What you are asked to do
Would you print the listing that follows exactly, but without its pictures?

Records to process
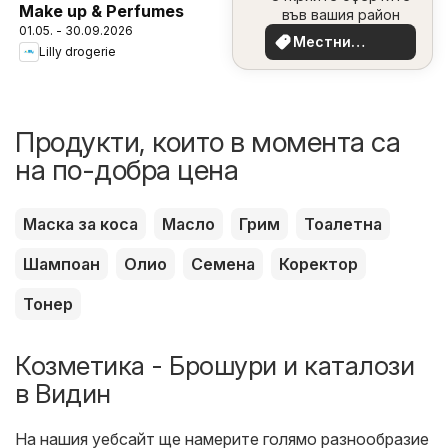
Make up & Perfumes
във вашия район
01.05. - 30.09.2026
Местни
Lilly drogerie
оферти
Продукти, които в момента са
на по-добра цена
Маска за коса
Масло
Грим
Тоалетна
Шампоан
Олио
Семена
Коректор
Тонер
Козметика - Брошури и каталози
в Видин
На нашия уебсайт ще намерите голямо разнообразие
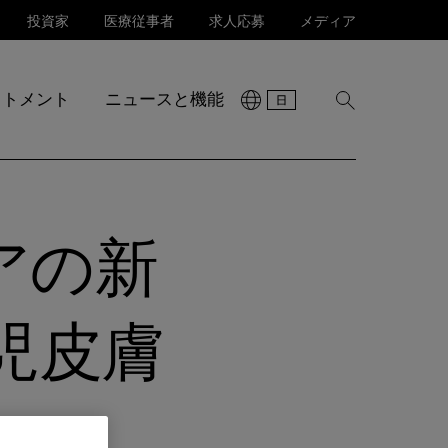
投資家
医療従事者
求人応募
メディア
ットメント
ニュースと機能
検
索
を
表
示
アの新
児皮膚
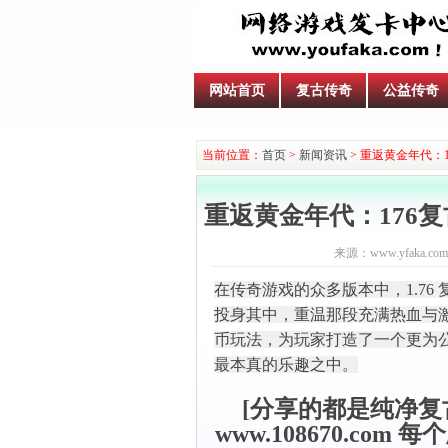
网站首页
复古传奇
公益传奇
当前位置：
首页
>
新闻资讯
> 重返黄金年代：
重返黄金年代：176
来源：www.yfaka.com
在传奇游戏的众多版本中，1.7
投身其中，重温那段充满热血与
币玩法，为玩家打造了一个更为
最本真的乐趣之中。
[分享的都是纯净复
www.108670.co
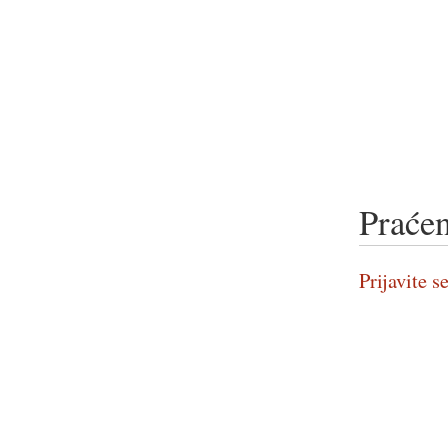
Praćen
Prijavite se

Your solution
Make up & Perfumes
във вашия район
01.05. - 30.09.2026
Местни
Lilly drogerie
оферти
Продукти, които в момента са
на по-добра цена
Маска за коса
Масло
Грим
Тоалетна
Шампоан
Олио
Семена
Коректор
Тонер
Козметика - Брошури и каталози
в Видин
На нашия уебсайт ще намерите голямо разнообразие
投資家
医療従事者
求人応募
メディア
ットメント
ニュースと機能
検
索
を
表
示
アの新
児皮膚
网站首页
复古传奇
公益传奇
当前位置：
首页
>
新闻资讯
> 重返黄金年代：
重返黄金年代：176
来源：www.yfaka.com
在传奇游戏的众多版本中，1.7
投身其中，重温那段充满热血与
币玩法，为玩家打造了一个更为
最本真的乐趣之中。
[分享的都是纯净复
www.108670.co
Praćen
Prijavite se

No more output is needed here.